They have great beers but none that I will ever pay for again. Micro beer costs twice as much - I understand that things can go wrong - but the service must come with the quality.

Thats my sook for the day. Anyone else had problems like this?


----------



## Hutch (4/9/07)

Hey bear09,

That just compounds my belief that Grand Ridge aren't worth wasting your money on - I once bought a mixed 6-pack of their "most highly awarded" beers, and not a single bottle was enjoyable (the "pilsner" tasted like vegemite) - and I bought the beers from them at the melbourne microbrewery showcase - so no questions about freshness there!

I just don't think there's room for underperforming microbreweries in the current quality-driven market.

Thats my 2c rant!


----------



## ozpowell (4/9/07)

bear09 said:


> Hey all I was just reading about Mountain Goat Pale and some of the bad stories - it happens.

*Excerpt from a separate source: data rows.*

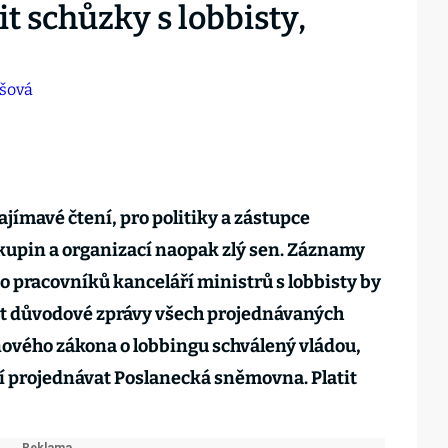
sit schůzky s lobbisty,
ajímavé čtení, pro politiky a zástupce
kupin a organizací naopak zlý sen. Záznamy
 pracovníků kanceláří ministrů s lobbisty by
t důvodové zprávy všech projednávaných
nového zákona o lobbingu schválený vládou,
ří projednávat Poslanecká sněmovna. Platit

I still buy the beer even though I have been stung. The guys there seem to have a wonderful attitude and when I took mine back I got it changed no worries. Grand Ridge - different story. I bought a 6 pack of yarra valley gold and was very exited to show my old man as I am desperatley trying to convert him from K&K to all grain. They were off really badly. Tasted like medicine. So I thought I would do the right thing. I packaged the beers up and wrote them a letter. I put all the serial numbers on it and all the other information. It was also strange that that bottles were filled to the brim - no air space whatsoever. It cost me $9 to send the package - I never heard a thing back. I specifically asked them to contact me - nothing. I gave them all the details and took the time to do the right thing - nothing.
> They have great beers but none that I will ever pay for again. Micro beer costs twice as much - I understand that things can go wrong - but the service must come with the quality.
> 
> Thats my sook for the day. Anyone else had problems like this?



Bought a 6 pack of the Grand Ridge Brewer's Pilsener from Dan Murph's about 6 months back every one of them was off - gushers with lots of brown floaties. Didn't take them back, but did send G.R. an email about the problem - also never heard back. I've since bought more G.R. beers (mostly Yarra Gold and Moonshine), but haven't dared buy the pilsener again....

Cheers,
Michael.


----------



## Fents (4/9/07)

I'd ring them and hassle the beejusus outta them.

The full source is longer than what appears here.